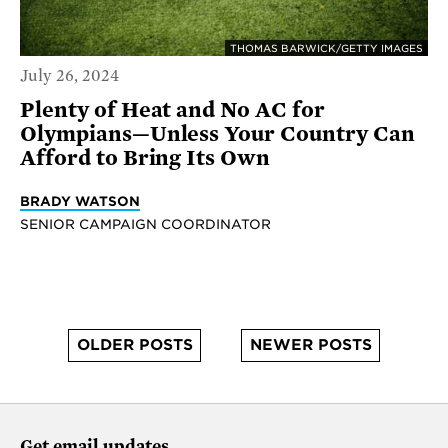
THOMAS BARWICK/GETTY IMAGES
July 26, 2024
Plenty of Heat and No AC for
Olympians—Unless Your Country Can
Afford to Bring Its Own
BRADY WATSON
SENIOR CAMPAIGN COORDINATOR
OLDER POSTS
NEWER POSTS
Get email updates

* * *

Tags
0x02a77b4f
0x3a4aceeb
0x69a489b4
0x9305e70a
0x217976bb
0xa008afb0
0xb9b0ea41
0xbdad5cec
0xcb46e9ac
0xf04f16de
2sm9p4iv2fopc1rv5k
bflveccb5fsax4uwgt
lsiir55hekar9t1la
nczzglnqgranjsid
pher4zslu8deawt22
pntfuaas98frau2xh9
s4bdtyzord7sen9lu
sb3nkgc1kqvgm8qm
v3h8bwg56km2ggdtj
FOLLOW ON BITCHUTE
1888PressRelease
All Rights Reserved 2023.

▶ **DESCRIPTION OF THE TASK**:
Look in the material above for the line with "THOMAS BARWICK/GETTY IMAGES" and the line with "Get email updates", and transcribe exactly those lines and all lines between them, nothing more.

▶ **YOUR RESPONSE**:
THOMAS BARWICK/GETTY IMAGES
July 26, 2024
Plenty of Heat and No AC for
Olympians—Unless Your Country Can
Afford to Bring Its Own
BRADY WATSON
SENIOR CAMPAIGN COORDINATOR
OLDER POSTS
NEWER POSTS
Get email updates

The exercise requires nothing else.